A Legend Speaks: An Interview with Nuyorican Poet Jesús Papoleto Meléndez

Roberto Carlos Garcia
Run & Tell That Review
6 min readOct 28, 2019

by Dimitri Reyes

Jesus Papoleto Melendez (photo courtesy of the Poetry Foundation)

Thinking of your poems “Subway Sleeper Car Sleeper” or “The Flood Came to Puerto Rico,” how do you think that writing politically driven poems help change the political climate in a time where social media has American dialogue moving so quickly?

Well, first of all, people need to slow down. Just because one is dealing with intellectual technology doesn’t necessarily mean that one is keeping up with it intellectually. I feel that people need to read more, than speak poetry. I am always dismayed when there is a conversation about poetics, et al, and many folk are unfamiliar with a lot of poetry, historic poetry, poets and poetry that mattered, and still does, if read. How many times has my head fallen to my chest when I ask about my great friend, El Reverendo Pedro Pietri, and no one, or very few even know of whom I’m speaking; Pedro’s passing just yesterday (March, 2004). So, I don’t think that people are paying attention, but rather, seeking it, via a poetic voice-device. Now, having said that, I’ll add that Poetry can tolerate the self-voice because within even the “self-voice” (vis-à-vis, the “I” or “Me” poem-speak), empathy still emerges; albeit, self-empathy. Poems as you’ve mentioned above are empathetic to situations “outside” of oneself. They are things that happen to other people, and therefore, are not necessarily “personal,” but rather, global, humanistic, about life. It is the empathy of putting yourself in someone else’s situation, and relating it. So, we need to study poetry more thoroughly; look to see where everything comes from, and, perhaps to where things are going. Poetry is not a stepping-stone to fortune and fame, or Hollywood for that matter — where, if the poet where to seek that, he or she would trade their voice for that of Hollywood, or fortune and fame, and lose their use of poetry. Poetry does not compromise itself for such mundane material.

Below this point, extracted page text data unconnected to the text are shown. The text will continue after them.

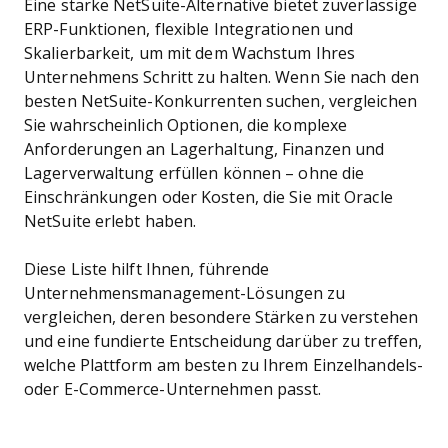
Eine starke NetSuite-Alternative bietet zuverlässige
ERP-Funktionen, flexible Integrationen und
Skalierbarkeit, um mit dem Wachstum Ihres
Unternehmens Schritt zu halten. Wenn Sie nach den
besten NetSuite-Konkurrenten suchen, vergleichen
Sie wahrscheinlich Optionen, die komplexe
Anforderungen an Lagerhaltung, Finanzen und
Lagerverwaltung erfüllen können – ohne die
Einschränkungen oder Kosten, die Sie mit Oracle
NetSuite erlebt haben.
Diese Liste hilft Ihnen, führende
Unternehmensmanagement-Lösungen zu
vergleichen, deren besondere Stärken zu verstehen
und eine fundierte Entscheidung darüber zu treffen,
welche Plattform am besten zu Ihrem Einzelhandels-
oder E-Commerce-Unternehmen passt.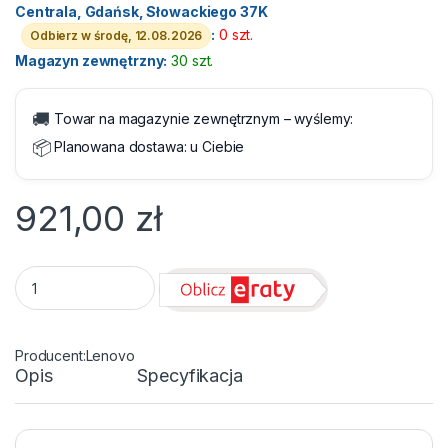
Centrala, Gdańsk, Słowackiego 37K
:
0 szt.
Odbierz w środę, 12.08.2026
Magazyn zewnętrzny:
30 szt.
🚚
Towar na magazynie zewnętrznym – wyślemy:
📦
Planowana dostawa:
u Ciebie
921,00
zł
Rozszerzenie gwarancji Lenovo do 3 lat Premier Support with
Lenovo
Opis
Specyfikacja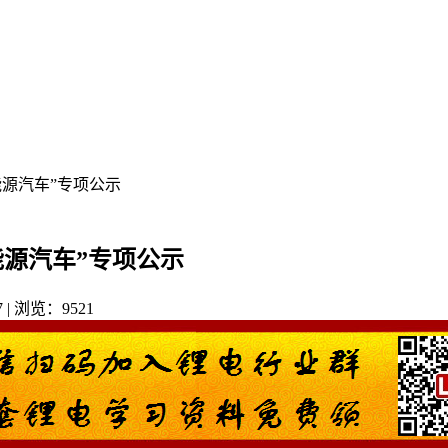
能源汽车”专项公示
能源汽车”专项公示
7 | 浏览：9521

In terms of our youth, can you talk about the importance of having poets in the schools and making poetry and performance a part of the curriculum?

When I was 19 years old, I started working as a poet in the classroom. I had just started getting published and was reading my poetry around New York town, and people were beginning to call me out as a poet. It was then, but we didn’t know it then, the beginning to the Nuyorican poets movement, and it was a very hot political time. With programs like Teachers & Writers Collaborative, and Poets-in-the-Schools, we were assigned to classroom teaching assignments, with the English subject teacher totally involved in the process of eliciting poetry from young students’ personal experiences, and connecting them to realities outside of themselves wherein they might find affinity.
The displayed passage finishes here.